## What to work on
Which lines of the data contain the string "Caribes"? Show each of them.

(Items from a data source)
▽

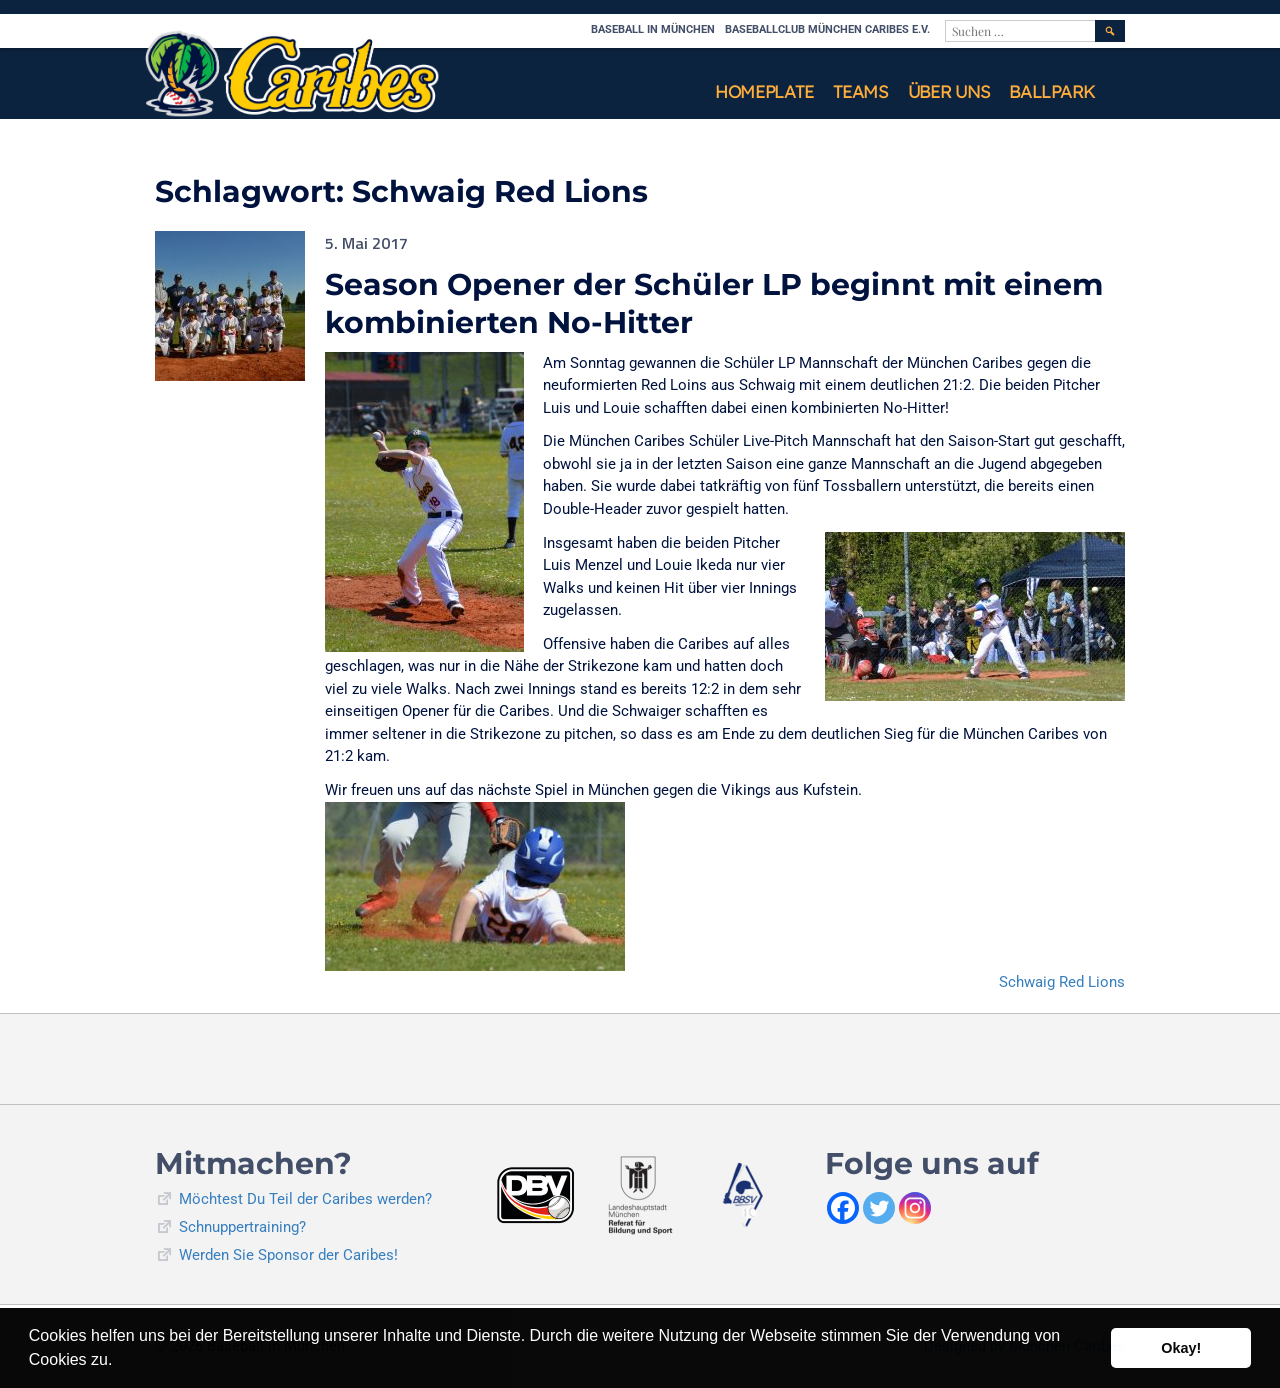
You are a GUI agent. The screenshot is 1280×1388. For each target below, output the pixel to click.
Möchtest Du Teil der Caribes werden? (305, 1199)
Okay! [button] (1181, 1348)
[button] (120, 1362)
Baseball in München (653, 29)
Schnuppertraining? (242, 1227)
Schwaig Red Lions (1062, 982)
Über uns (949, 91)
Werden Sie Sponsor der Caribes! (288, 1255)
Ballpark (1052, 91)
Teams (860, 91)
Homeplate (764, 91)
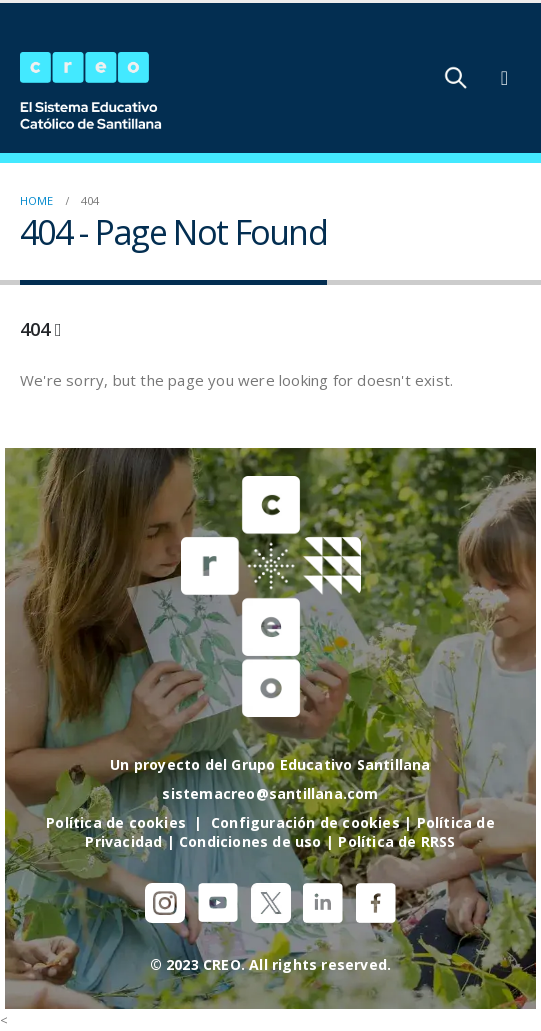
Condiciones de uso (250, 841)
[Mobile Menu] (504, 78)
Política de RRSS (396, 841)
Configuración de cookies (305, 822)
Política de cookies (116, 822)
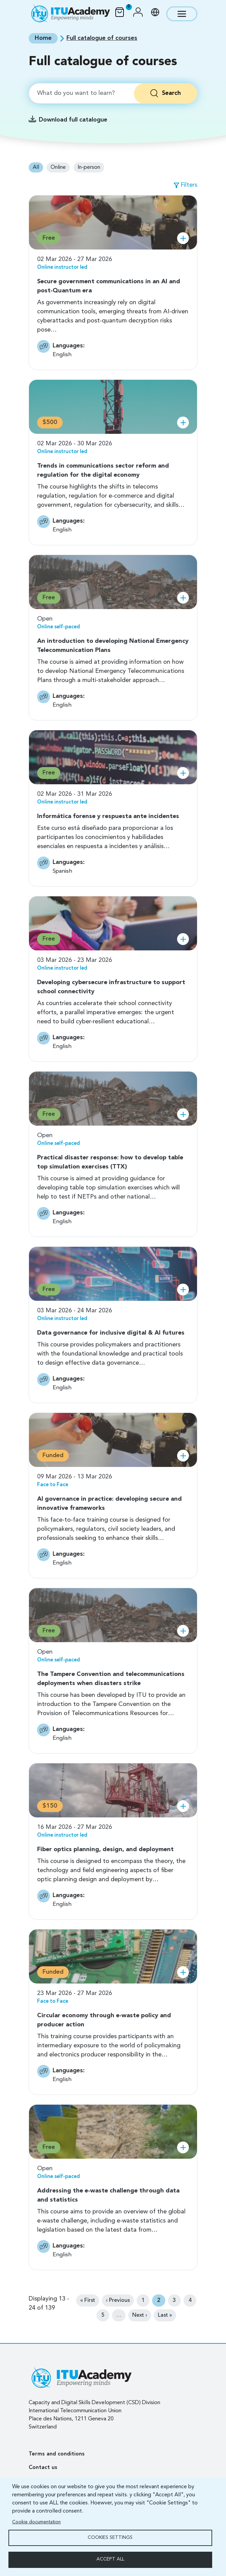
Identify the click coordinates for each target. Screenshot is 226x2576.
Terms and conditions (57, 2454)
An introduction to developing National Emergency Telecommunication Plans (113, 645)
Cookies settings (110, 2537)
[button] (138, 13)
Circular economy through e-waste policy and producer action (104, 2020)
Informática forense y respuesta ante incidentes (108, 816)
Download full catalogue (73, 120)
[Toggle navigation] (181, 13)
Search (171, 93)
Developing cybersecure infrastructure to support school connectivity (111, 987)
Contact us (43, 2467)
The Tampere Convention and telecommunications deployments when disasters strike (111, 1678)
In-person (89, 167)
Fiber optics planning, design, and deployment (105, 1849)
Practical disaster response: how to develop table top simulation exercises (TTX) (110, 1162)
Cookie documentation (36, 2522)
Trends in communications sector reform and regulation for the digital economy (103, 470)
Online (58, 167)
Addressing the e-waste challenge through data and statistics (108, 2195)
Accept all (110, 2559)
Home (43, 38)
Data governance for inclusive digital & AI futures (111, 1333)
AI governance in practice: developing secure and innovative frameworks (109, 1503)
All (36, 167)
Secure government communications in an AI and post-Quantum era (108, 286)
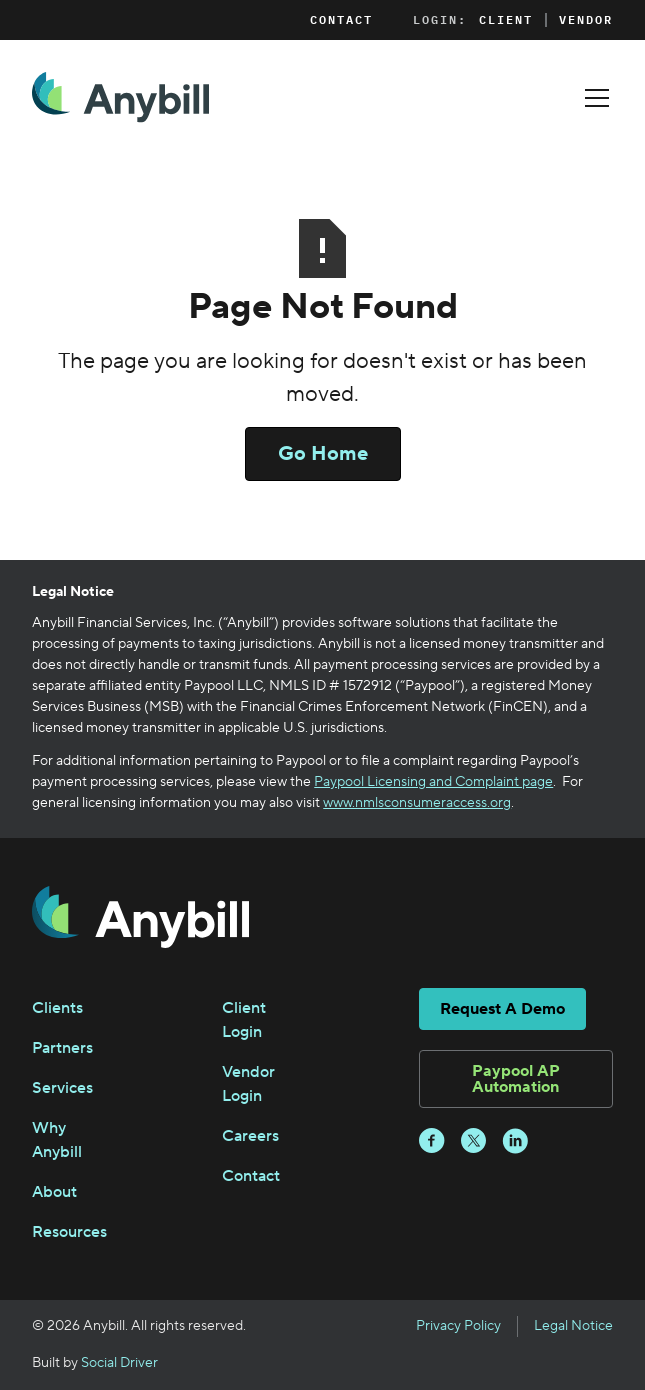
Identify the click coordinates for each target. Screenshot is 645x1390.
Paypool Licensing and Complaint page (433, 782)
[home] (120, 97)
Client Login (244, 1020)
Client (506, 20)
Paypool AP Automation (516, 1079)
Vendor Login (248, 1084)
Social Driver (119, 1363)
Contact (341, 19)
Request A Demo (502, 1009)
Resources (69, 1232)
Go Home (323, 454)
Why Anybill (57, 1140)
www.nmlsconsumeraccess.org (417, 803)
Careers (250, 1136)
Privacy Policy (458, 1326)
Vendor (586, 20)
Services (62, 1088)
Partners (62, 1048)
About (54, 1192)
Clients (57, 1008)
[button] (593, 98)
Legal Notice (573, 1326)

△

## Task result
Möchtest Du Teil der Caribes werden? (305, 1199)
Werden Sie Sponsor der Caribes! (288, 1255)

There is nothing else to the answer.